Which lines run from the line with "tosterone e cortisolo" through the line with "La Municipalidad de" in the entries below? Print them exactly, both ends included, and nothing more.

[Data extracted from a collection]
--*--

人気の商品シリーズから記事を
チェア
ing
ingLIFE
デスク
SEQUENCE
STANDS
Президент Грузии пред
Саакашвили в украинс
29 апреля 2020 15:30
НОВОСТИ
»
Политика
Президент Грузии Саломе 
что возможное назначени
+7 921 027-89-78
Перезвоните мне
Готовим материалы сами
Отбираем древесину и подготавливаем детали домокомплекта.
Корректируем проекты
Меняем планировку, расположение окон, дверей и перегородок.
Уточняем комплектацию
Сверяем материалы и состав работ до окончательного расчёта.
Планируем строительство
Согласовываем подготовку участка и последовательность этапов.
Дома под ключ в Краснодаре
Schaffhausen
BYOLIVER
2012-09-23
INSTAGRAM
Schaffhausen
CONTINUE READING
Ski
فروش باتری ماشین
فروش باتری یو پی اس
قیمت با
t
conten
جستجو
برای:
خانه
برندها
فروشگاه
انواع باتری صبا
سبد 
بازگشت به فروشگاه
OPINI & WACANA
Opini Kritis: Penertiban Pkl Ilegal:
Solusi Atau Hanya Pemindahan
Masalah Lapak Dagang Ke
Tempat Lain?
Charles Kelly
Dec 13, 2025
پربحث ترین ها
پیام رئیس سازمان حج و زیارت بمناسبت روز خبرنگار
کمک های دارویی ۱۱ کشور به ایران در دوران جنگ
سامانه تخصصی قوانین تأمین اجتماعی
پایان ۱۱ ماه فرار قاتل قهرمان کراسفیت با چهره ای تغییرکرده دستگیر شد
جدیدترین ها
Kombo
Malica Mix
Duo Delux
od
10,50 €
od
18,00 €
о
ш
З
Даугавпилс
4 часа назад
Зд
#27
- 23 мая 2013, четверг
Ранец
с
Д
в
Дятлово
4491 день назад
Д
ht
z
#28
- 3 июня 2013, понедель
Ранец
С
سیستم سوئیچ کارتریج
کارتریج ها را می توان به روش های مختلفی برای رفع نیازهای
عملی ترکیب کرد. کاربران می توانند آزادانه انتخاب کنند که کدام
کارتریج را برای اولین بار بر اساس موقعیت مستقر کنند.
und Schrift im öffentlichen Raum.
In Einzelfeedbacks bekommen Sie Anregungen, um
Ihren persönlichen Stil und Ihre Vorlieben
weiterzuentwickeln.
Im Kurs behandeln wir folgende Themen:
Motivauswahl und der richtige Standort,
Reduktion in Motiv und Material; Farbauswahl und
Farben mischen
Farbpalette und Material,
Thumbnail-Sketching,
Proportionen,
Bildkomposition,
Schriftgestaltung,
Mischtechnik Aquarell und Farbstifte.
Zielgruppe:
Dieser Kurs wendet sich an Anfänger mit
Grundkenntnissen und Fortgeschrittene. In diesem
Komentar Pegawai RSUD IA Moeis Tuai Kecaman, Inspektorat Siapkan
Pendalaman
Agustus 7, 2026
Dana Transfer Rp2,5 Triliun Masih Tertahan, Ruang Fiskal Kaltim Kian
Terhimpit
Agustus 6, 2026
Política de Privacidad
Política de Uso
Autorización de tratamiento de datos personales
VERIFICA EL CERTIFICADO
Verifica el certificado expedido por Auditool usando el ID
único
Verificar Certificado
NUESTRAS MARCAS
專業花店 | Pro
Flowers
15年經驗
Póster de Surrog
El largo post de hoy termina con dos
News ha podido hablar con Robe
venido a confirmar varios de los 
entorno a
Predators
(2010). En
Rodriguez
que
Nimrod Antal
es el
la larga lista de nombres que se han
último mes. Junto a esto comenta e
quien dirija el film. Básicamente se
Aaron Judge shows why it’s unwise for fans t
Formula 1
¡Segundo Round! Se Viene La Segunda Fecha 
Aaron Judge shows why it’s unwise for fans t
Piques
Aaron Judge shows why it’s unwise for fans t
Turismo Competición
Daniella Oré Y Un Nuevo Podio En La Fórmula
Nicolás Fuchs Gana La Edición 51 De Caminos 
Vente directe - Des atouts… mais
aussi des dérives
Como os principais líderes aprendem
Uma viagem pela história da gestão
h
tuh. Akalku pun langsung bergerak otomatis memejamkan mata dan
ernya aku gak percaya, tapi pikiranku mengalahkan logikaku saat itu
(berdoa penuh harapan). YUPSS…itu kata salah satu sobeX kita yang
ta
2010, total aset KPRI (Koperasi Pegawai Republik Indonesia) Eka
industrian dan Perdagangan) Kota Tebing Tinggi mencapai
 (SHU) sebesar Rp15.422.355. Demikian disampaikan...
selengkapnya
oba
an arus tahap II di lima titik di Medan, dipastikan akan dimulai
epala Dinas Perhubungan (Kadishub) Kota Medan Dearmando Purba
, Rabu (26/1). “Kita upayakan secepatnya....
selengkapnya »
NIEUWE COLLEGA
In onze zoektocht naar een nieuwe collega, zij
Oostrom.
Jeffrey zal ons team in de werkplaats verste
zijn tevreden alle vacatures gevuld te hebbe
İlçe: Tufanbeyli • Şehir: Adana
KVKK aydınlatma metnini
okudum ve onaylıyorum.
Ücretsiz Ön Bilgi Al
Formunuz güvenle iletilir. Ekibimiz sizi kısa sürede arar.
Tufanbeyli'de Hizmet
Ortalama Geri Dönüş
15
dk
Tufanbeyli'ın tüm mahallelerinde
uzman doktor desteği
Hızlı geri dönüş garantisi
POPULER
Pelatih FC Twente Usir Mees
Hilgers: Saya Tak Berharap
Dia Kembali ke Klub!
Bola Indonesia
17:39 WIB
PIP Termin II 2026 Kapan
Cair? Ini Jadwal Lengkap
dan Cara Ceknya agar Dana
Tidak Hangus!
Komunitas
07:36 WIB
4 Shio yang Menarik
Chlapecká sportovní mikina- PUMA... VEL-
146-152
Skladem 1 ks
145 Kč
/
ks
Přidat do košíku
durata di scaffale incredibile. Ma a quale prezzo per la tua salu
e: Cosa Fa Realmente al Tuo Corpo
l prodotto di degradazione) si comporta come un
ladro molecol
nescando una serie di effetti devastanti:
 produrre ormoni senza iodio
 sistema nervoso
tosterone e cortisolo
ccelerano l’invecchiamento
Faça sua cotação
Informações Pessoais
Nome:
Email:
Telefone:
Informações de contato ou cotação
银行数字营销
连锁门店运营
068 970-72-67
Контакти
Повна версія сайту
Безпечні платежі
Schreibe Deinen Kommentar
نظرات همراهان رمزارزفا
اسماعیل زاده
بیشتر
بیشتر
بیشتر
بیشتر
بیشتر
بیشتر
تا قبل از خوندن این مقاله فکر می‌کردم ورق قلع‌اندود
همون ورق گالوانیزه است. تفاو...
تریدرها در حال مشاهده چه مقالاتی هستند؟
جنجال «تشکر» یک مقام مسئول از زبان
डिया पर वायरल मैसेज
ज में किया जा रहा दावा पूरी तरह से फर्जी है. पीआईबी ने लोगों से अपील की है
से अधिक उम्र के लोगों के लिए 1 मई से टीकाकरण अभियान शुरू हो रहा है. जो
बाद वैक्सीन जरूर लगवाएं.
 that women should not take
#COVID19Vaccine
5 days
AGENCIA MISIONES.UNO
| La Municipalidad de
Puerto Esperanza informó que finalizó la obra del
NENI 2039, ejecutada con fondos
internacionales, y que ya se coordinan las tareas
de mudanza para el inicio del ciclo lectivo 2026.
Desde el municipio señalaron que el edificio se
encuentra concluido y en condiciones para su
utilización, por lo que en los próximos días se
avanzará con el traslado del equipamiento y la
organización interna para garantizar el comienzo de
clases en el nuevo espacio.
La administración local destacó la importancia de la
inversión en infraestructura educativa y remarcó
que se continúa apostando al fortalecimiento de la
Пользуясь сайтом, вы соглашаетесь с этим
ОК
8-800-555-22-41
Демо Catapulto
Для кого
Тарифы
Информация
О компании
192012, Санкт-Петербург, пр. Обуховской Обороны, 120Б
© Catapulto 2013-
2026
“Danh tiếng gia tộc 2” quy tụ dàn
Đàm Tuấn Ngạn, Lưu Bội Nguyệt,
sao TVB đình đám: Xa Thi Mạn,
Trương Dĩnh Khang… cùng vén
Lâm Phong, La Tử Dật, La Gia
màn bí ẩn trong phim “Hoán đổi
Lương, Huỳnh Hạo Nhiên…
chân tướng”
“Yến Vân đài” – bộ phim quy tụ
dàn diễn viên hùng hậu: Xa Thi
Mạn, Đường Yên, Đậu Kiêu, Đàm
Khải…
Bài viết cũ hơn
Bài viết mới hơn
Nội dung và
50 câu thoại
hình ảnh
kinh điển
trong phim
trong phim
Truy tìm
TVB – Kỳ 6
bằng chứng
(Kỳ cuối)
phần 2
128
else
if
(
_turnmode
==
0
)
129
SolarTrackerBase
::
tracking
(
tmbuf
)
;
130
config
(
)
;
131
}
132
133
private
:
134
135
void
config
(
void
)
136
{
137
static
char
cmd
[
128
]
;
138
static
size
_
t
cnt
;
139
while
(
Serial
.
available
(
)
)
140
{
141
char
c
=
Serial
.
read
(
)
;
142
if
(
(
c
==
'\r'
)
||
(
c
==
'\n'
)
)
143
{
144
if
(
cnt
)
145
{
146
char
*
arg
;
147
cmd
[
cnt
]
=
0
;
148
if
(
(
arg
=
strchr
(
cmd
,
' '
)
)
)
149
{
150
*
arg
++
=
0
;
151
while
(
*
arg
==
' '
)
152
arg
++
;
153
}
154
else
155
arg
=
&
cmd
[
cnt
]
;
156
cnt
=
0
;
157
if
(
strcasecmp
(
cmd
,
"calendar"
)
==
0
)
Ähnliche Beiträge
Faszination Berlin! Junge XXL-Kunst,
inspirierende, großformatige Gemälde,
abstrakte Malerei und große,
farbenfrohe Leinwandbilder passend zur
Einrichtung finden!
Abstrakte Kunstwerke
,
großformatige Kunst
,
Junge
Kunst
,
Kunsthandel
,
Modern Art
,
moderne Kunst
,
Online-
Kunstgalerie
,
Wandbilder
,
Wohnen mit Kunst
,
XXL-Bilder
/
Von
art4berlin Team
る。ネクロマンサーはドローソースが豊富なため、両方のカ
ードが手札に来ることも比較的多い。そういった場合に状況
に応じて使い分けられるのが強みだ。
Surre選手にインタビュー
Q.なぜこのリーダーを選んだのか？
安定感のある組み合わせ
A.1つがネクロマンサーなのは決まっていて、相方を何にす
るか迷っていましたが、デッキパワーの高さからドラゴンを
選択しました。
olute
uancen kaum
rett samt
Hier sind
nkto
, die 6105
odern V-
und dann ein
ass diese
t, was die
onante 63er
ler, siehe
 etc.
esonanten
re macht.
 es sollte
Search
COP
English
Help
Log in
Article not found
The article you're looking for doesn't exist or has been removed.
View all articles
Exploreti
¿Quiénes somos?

--*--

● **Answer to this task**
tosterone e cortisolo
ccelerano l’invecchiamento
Faça sua cotação
Informações Pessoais
Nome:
Email:
Telefone:
Informações de contato ou cotação
银行数字营销
连锁门店运营
068 970-72-67
Контакти
Повна версія сайту
Безпечні платежі
Schreibe Deinen Kommentar
نظرات همراهان رمزارزفا
اسماعیل زاده
بیشتر
بیشتر
بیشتر
بیشتر
بیشتر
بیشتر
تا قبل از خوندن این مقاله فکر می‌کردم ورق قلع‌اندود
همون ورق گالوانیزه است. تفاو...
تریدرها در حال مشاهده چه مقالاتی هستند؟
جنجال «تشکر» یک مقام مسئول از زبان
डिया पर वायरल मैसेज
ज में किया जा रहा दावा पूरी तरह से फर्जी है. पीआईबी ने लोगों से अपील की है
से अधिक उम्र के लोगों के लिए 1 मई से टीकाकरण अभियान शुरू हो रहा है. जो
बाद वैक्सीन जरूर लगवाएं.
 that women should not take
#COVID19Vaccine
5 days
AGENCIA MISIONES.UNO
| La Municipalidad de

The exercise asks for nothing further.